One of my PhD students, Mena Badieh Habib, got a paper accepted at the Knowledge Discovery and Information Retrieval (KDIR) conference on improving NEE and NED by treating them as processes that can reinforce each other.
Improving Toponym Disambiguation by Iteratively Enhancing Certainty of Extraction
Mena Badieh Habib, Maurice van Keulen
Named entity extraction (NEE) and disambiguation (NED) have received much attention in recent years. Typical fields addressing these topics are information retrieval, natural language processing, and semantic web. This paper addresses two problems with toponym extraction and disambiguation (as a representative example of named entities). First, almost no existing works examine the extraction and disambiguation interdependency. Second, existing disambiguation techniques mostly take as input extracted named entities without considering the uncertainty and imperfection of the extraction process.

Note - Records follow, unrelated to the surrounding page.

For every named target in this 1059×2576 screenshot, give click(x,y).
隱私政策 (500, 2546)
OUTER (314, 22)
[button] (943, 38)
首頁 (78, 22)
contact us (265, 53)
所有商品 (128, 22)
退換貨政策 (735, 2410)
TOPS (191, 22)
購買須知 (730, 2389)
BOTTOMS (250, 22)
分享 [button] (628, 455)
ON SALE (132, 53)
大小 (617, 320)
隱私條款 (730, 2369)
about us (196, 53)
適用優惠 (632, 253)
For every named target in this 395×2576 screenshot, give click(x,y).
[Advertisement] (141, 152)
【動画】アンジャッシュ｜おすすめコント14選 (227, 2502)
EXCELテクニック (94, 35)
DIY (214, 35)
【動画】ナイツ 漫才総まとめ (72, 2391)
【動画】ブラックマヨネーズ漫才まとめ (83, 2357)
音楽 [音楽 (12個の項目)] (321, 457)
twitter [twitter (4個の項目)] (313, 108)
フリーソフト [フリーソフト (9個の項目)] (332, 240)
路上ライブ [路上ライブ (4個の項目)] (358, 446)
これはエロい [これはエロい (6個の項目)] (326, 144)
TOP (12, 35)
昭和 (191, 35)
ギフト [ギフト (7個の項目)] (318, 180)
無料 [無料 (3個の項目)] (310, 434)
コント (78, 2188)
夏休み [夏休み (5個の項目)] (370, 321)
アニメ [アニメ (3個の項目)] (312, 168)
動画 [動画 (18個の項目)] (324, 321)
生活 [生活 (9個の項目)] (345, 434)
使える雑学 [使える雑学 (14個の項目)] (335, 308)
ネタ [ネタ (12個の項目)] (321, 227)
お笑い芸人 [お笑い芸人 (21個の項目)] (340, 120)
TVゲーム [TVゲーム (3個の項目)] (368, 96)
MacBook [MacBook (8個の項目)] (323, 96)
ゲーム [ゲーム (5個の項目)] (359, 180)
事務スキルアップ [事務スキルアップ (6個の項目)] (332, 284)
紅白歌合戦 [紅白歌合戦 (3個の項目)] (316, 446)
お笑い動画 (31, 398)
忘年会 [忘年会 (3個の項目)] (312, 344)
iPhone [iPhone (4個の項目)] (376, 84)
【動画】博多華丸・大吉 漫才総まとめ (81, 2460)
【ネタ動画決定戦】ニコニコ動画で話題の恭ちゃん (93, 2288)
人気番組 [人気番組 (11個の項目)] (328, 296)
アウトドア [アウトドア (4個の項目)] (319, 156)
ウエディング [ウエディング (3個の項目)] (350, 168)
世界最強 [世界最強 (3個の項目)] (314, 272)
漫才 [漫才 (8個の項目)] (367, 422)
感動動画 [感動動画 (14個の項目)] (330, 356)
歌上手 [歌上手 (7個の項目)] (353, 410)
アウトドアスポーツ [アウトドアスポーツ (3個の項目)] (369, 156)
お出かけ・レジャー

It is the aim of this paper to investigate both avenues and to show that explicit handling of the uncertainty of annotation has much potential for making both extraction and disambiguation more robust. We conducted experiments with a set of holiday home descriptions with the aim to extract and disambiguate toponyms. We show that the extraction confidence probabilities are useful in enhancing the effectiveness of disambiguation. Reciprocally, retraining the extraction models with information automatically derived from the disambiguation results, improves the extraction models. This mutual reinforcement is shown to even have an effect after several automatic iterations.
The paper will be presented at the KDIR conference, 4-7 October 2012, Barcelona, Spain [details]

Thursday, June 21st, 2012 | Author:

On 21 June 2012, Jasper Kuperus defended his MSc thesis “Catching Criminals by Chance: A probabilistic Approach to Named Entity Recognition using Targeted Feedback”. The MSc project was supervised by me, Dolf Trieschnigg, Mena Badieh Habib and Cor Veenman from the Dutch Forensics Institute (NFI).
“Catching Criminals by Chance: A probabilistic Approach to Named Entity Recognition using Targeted Feedback”[download]
In forensics, large amounts of unstructured data have to be analyzed in order to find evidence or to detect risks. For example, the contents of a personal computer or USB data carriers belonging to a suspect. Automatic processing of these large amounts of unstructured data, using techniques like Information Extraction, is inevitable. Named Entity Recognition (NER) is an important first step in Information Extraction and still a difficult task.
A main challenge in NER is the ambiguity among the extracted named entities. Most approaches take a hard decision on which named entities belong to which class or which boundary fits an entity. However, often there is a significant amount of ambiguity when making this choice, resulting in errors by making these hard decisions. Instead of making such a choice, all possible alternatives can be preserved with a corresponding confidence of the probability that it is the correct choice. Extracting and handling entities in such a probabilistic way is called Probabilistic Named Entity Recognition (PNER).
Combining the fields of Probabilistic Databases and Information Extraction results in a new field of research. This research project explores the problem of Probabilistic NER. Although Probabilistic NER does not make hard decisions when ambiguity is involved, it also does not yet resolve ambiguity. A way of resolving this ambiguity is by using user feedback to let the probabilities converge to the real world situation, called Targeted Feedback. The main goal in this project is to improve NER results by using PNER, preventing ambiguity related extraction errors and using Targeted Feedback to reduce ambiguity.
This research project shows that Recall values of the PNER results are significantly higher than for regular NER, adding up to improvements over 29%. Using Targeted Feedback, both Precision and Recall approach 100% after full user feed- back. For Targeted Feedback, both the order in which questions are posed and whether a strategy attempts to learn from the answers of the user provide performance gains. Although PNER shows to have potential, this research project provides insufficient evidence whether PNER is better than regular NER.